All of the above means I feel in shape and look healthy and fit. Still, I enjoy working out…on occasion. All I do is strength train though (via Core Fusion/YogaVibes or the occasional class at Define); cardio is just a waste of time for me when I feel so active (and so exhausted at the end of the day!) and I really don’t feel like washing my hair a lot. I know that will change as the weather gets cooler and the puppies get older, but right now, I just don’t care.
And I don’t care that I don’t care! At first, I kinda felt lazy about the fact that my sneakers were gathering dust, but then I realized…Wow, it’s really nice to get to a point when you get your ass moving enough in your daily life that you don’t have to go to a gym to get your heart rate up! And I like that there are more important things in life to me right now than losing five pounds or taking lots of new classes. (Though I can’t say that will always be the case!)
So for now, when I talk about “working out,” I’m really just talking about the above!

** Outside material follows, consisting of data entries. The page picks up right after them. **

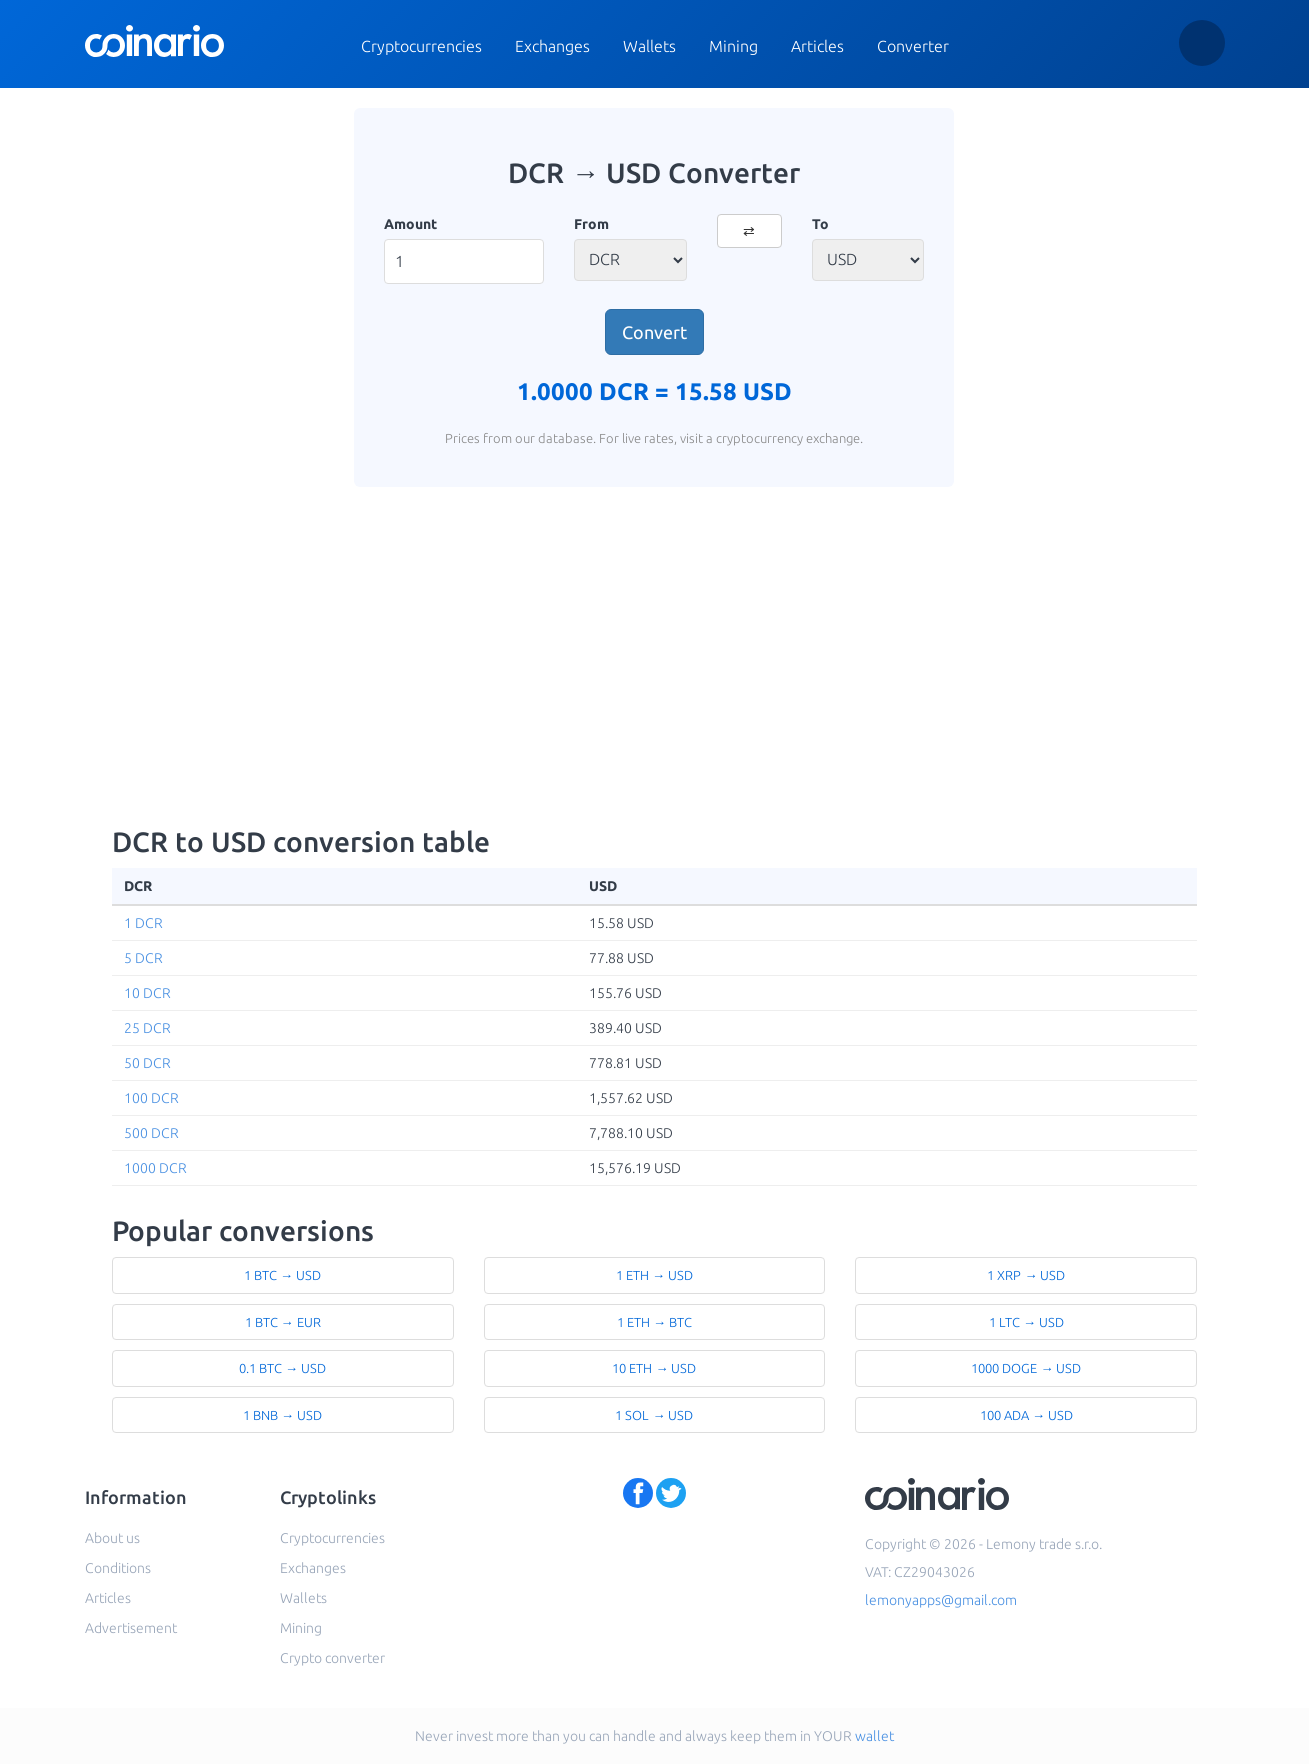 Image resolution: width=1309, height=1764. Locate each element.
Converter (913, 46)
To (820, 224)
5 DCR (143, 958)
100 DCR (151, 1098)
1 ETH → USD (654, 1275)
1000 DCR (155, 1168)
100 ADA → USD (1026, 1415)
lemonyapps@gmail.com (941, 1600)
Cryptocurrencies (421, 46)
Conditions (118, 1568)
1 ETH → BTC (654, 1322)
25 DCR (147, 1028)
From (591, 224)
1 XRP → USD (1026, 1275)
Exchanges (552, 46)
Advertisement (131, 1628)
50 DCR (147, 1063)
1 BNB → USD (282, 1415)
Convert (654, 332)
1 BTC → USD (282, 1275)
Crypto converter (332, 1658)
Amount (410, 224)
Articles (817, 46)
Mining (733, 46)
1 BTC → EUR (283, 1322)
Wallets (649, 46)
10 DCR (147, 993)
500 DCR (151, 1133)
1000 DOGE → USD (1026, 1368)
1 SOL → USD (654, 1415)
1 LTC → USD (1026, 1322)
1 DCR (143, 923)
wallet (874, 1736)
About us (112, 1538)
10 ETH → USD (654, 1368)
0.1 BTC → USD (282, 1368) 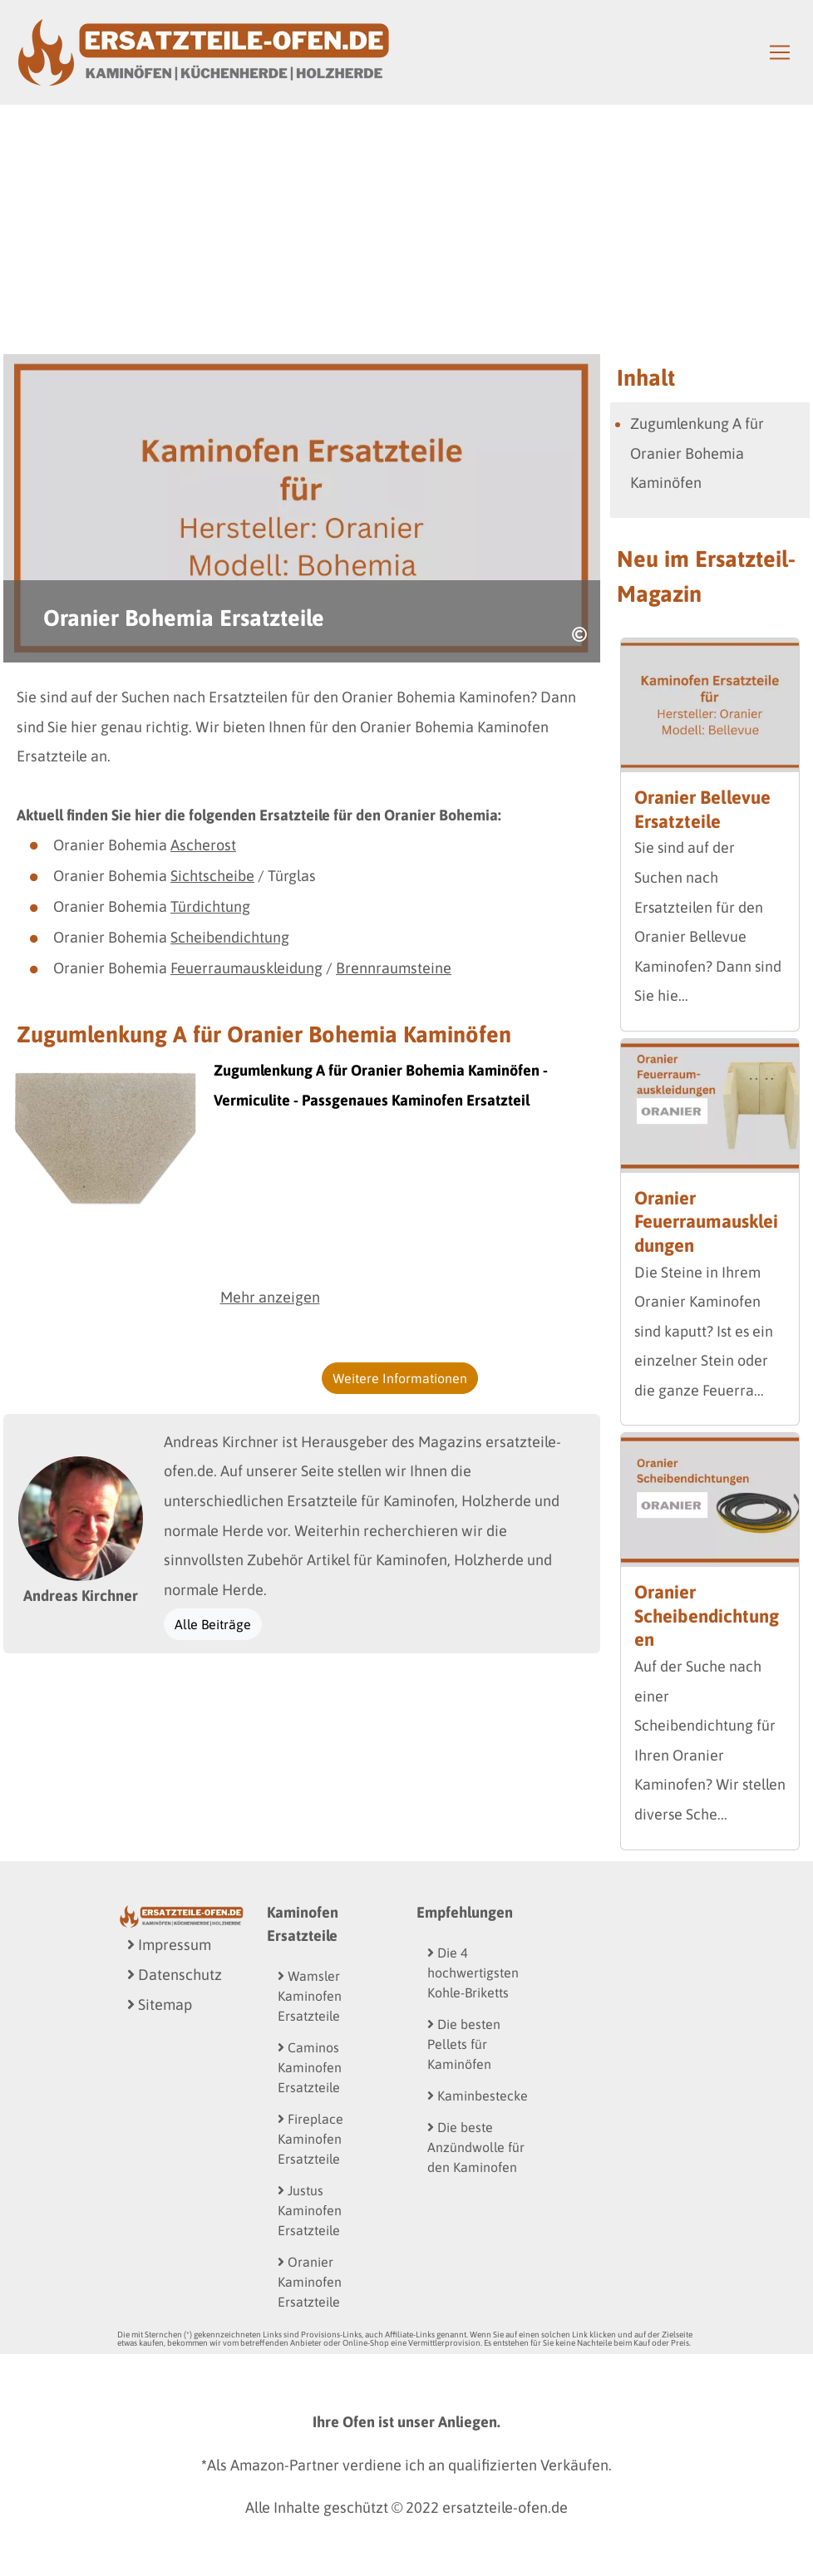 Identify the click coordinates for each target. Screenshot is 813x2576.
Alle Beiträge (213, 1624)
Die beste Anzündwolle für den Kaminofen (476, 2147)
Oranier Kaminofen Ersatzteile (310, 2281)
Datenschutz (174, 1974)
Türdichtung (210, 906)
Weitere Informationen (400, 1378)
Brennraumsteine (393, 968)
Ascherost (203, 845)
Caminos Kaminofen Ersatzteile (310, 2067)
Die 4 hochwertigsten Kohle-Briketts (473, 1972)
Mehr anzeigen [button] (270, 1297)
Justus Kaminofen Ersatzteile (310, 2210)
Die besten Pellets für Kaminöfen (463, 2044)
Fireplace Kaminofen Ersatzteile (310, 2138)
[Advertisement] (406, 229)
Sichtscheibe (212, 875)
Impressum (169, 1944)
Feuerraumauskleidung (246, 968)
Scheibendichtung (229, 937)
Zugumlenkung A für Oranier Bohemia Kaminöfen (697, 453)
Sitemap (159, 2004)
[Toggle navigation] (779, 52)
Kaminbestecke (477, 2095)
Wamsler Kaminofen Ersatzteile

*It may be clear at this point that I do a lot of housework and it may seem like I shouldn’t be spending so much time on it because I should have a willing partner to help share the work. My partner is…semi-willing. He’s content to live in a messier house than I am, but he will do whatever I ask (begrudgingly). But the thing is, even if he does more cooking/cleaning/puppying, that means I’ll just spend that free time…working out. And faced with those two options, I’d rather just do the housework because it doesn’t mess up my hair.